◆ EXERCISE DESCRIPTION ◆
If a line of the material holds the string "bekeurt", please copy it.

►

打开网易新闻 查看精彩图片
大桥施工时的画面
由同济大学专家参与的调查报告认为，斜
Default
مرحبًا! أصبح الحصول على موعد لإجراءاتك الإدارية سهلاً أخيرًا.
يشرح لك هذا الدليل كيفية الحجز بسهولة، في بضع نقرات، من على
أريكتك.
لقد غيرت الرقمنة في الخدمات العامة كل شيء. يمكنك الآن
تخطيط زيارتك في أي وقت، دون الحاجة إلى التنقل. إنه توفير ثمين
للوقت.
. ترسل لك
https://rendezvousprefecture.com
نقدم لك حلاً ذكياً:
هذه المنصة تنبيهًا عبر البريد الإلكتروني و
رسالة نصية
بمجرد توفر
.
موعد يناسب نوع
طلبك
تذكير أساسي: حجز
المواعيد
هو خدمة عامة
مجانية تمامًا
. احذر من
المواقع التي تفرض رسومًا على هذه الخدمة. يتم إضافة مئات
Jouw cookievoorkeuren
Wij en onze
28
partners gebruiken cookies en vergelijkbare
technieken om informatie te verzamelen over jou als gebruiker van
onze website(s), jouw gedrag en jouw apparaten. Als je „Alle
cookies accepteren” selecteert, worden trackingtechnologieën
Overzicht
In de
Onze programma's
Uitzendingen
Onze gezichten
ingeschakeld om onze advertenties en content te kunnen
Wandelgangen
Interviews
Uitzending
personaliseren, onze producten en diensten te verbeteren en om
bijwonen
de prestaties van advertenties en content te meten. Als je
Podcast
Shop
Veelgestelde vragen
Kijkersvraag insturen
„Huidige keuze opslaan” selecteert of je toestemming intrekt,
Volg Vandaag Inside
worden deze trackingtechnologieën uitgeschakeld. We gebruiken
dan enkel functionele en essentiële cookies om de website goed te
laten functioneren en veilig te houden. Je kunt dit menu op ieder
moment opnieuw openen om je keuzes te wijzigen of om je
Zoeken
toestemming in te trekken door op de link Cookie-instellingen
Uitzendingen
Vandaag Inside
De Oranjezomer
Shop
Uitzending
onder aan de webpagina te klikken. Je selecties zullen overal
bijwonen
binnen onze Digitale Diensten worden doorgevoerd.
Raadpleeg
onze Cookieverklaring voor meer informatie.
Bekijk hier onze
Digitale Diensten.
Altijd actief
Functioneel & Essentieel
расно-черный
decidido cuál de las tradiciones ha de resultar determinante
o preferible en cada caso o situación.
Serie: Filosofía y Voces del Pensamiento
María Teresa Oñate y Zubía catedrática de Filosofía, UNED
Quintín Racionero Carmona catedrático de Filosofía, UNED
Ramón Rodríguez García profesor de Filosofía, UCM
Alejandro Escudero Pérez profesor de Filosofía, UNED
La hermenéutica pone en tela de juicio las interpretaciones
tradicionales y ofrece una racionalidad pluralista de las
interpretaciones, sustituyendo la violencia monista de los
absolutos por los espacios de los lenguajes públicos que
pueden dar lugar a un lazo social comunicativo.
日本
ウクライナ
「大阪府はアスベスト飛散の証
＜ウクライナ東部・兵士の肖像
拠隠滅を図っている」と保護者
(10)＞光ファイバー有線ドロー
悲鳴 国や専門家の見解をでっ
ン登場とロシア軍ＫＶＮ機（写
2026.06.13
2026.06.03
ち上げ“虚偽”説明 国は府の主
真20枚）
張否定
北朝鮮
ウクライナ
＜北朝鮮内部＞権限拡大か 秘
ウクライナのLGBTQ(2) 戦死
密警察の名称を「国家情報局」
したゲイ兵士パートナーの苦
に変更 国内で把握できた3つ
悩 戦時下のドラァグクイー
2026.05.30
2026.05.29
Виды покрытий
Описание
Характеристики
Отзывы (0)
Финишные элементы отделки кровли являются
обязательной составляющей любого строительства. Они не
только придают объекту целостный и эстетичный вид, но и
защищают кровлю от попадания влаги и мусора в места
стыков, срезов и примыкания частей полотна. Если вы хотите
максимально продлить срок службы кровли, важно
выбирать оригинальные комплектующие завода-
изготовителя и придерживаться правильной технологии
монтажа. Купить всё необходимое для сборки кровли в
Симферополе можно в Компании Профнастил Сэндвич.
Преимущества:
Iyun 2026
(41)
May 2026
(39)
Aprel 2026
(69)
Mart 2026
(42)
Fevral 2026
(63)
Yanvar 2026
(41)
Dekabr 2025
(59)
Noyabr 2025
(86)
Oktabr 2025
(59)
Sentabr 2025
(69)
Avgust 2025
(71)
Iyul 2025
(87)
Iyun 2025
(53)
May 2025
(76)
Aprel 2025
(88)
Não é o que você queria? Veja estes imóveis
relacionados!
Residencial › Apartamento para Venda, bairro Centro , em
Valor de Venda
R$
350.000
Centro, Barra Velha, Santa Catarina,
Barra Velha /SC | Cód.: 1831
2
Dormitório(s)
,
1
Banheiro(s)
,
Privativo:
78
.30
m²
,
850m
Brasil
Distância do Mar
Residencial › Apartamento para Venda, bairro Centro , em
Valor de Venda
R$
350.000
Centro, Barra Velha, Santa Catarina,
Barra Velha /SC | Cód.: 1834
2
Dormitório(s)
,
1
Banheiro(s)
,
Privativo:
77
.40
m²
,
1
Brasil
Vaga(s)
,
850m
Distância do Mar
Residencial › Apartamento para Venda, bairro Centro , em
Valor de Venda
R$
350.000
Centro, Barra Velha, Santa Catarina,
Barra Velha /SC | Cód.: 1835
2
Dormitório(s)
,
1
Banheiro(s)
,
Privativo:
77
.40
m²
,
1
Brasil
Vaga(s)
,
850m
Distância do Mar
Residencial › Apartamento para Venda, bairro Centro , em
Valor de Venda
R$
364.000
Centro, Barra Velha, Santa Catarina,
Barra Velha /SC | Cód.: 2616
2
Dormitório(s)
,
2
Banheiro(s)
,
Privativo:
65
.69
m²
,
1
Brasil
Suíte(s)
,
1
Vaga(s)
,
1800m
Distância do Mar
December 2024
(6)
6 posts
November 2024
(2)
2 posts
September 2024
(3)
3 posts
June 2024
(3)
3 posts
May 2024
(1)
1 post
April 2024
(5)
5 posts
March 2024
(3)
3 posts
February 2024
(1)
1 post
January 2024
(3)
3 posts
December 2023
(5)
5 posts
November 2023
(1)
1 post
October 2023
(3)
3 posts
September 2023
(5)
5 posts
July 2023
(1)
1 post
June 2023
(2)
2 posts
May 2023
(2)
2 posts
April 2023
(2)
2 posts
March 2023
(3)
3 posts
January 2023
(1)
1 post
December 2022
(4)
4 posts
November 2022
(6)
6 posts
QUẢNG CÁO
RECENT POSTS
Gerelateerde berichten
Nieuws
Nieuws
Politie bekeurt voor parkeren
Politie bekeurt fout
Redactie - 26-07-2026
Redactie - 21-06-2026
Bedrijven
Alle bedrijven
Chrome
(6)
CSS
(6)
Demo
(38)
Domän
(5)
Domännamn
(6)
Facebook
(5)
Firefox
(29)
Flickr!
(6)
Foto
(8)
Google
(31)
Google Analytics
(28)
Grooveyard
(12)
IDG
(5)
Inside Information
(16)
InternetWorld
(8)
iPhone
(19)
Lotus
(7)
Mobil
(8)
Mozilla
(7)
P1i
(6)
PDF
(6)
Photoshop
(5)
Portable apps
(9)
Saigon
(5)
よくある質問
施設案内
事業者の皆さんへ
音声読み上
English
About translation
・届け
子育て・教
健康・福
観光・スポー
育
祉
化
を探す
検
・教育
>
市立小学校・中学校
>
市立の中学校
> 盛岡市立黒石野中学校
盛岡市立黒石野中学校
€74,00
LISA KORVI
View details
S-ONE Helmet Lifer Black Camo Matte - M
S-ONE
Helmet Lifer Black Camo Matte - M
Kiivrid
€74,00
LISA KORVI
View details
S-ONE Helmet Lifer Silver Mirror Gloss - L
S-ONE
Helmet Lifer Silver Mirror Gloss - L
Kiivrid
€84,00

◄

◆ TASK ANSWER ◆
Politie bekeurt voor parkeren
Politie bekeurt fout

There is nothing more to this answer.